Akbar (1542 – 1605) During Akbar’s reign, the Moghul empire tripled in size and wealth. He built his capital Agra, the remarkable red fort by the Jamuna to dazzle his inhabitants. He was also a noted benefactor of the arts, literature and culture. The Moghul riches included the Kohinoor diamond.
Tsar Nicholas II (1868 – 1918) As supreme ruler of Russia, Tsar Nicholas II’s personal wealth was estimated at an inflation adjusted $300 billion. His great fortune masked an impoverished country, exhausted by its participation in the First World War. The inequality of wealth in Russian society was a factor behind the Russian revolution.
Andrew Carnegie (1835 – 1919) Born in Scotland to poor parents, Carnegie moved to America where he became very wealthy through dominating the US steel industry. After selling his steel company in 1901, he devoted the rest of his life to giving away his wealth to projects such as libraries, world peace and education. By his death, he had given away $4.8 billion (2010 terms)
John D. Rockefeller (1839 – 1937) Rockefeller became one of the richest persons in the world through his dominance of the oil and railroad industries. His wealth was created through a cut throat approach to business and his reliance on gaining monopoly power. His wealth was estimated at an inflation adjusted $340 billion. Towards the end of his life he turned philanthropist and gave a lot of his money away.
Bill Gates (1955 – )
Co-founder of Microsoft, Bill Gates became one of the world’s richest men. Forbes rank him as the richest person in the world (as of 2013) despite giving $23billion away to his charitable foundation.
George Solos (1930 – ) Soros is a Hungarian-American business magnate and investor. Between 1979 and 2011, Soros gave away over $8 billion to causes related to human rights, public health, and education. He also supports liberal progressive politics
Nathan Rothschild (1777 – 1836) – A London based Jewish banker. Nathan Rothschild was the second generation of this family’s banking business. It was under Nathan that the family became the dominant force in European banking. He made a fortune through trading and selling bonds during the Napoleonic wars.
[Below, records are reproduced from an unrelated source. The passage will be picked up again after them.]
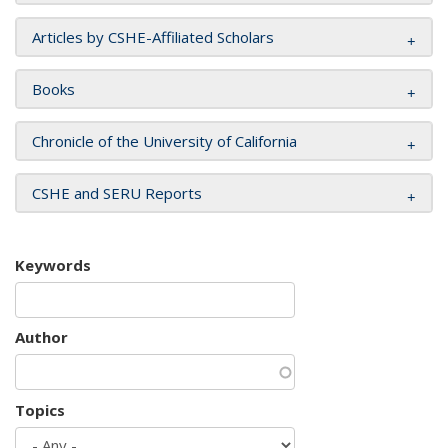
Articles by CSHE-Affiliated Scholars
Books
Chronicle of the University of California
CSHE and SERU Reports
Keywords
Author
Topics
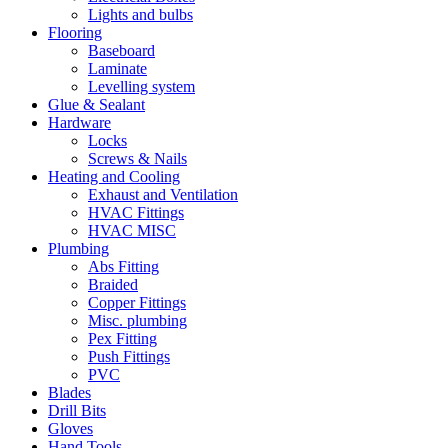
Lights and bulbs
Flooring
Baseboard
Laminate
Levelling system
Glue & Sealant
Hardware
Locks
Screws & Nails
Heating and Cooling
Exhaust and Ventilation
HVAC Fittings
HVAC MISC
Plumbing
Abs Fitting
Braided
Copper Fittings
Misc. plumbing
Pex Fitting
Push Fittings
PVC
Blades
Drill Bits
Gloves
Hand Tools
Cornelius Vanderbilt (1794 – 1877) Vanderbilt amassed his fortune through his dominance of railroads and shipping. He built and controlled many of the most significant railroads in America, such as the New York railroad and he built the Grand Central Terminal.
Samuel Walton (1918 – 1992) Walton made his fortune in retail. He began from humble beginnings – owning a small grocery store. But, he pioneered many successful elements of big supermarkets and from the early 1960s his Walmart supermarkets became very successful
John Pierpont “J. P.” Morgan (1837 – 1913) J.P.Morgan built a financial empire based on banking, and investment. He arranged the biggest mergers of his day. His son J.P. ‘Jack’ Morgan grew his father’s business and wealth through exploring new avenues of wealth creation. He used his wealth to supply the US government with gold during the 1895 crisis and he averted the 1907 financial panic.
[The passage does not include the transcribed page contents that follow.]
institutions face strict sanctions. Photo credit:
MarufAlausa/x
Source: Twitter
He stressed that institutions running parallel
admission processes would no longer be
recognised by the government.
Henry Ford (1863 – 1947) American industrialist who founded Ford motor car company. His great success in using principles of mass production, enabled him to produce motor cars cheaply, leading to record sales of Model T cars.
J. Paul Getty (1892-1976) An Anglo American oil magnate, Getty struck lucky with discovering oil at his first drill. This made him his first millions. Despite his great wealth he was a noted miser, and had a public payphone installed at his house for guests.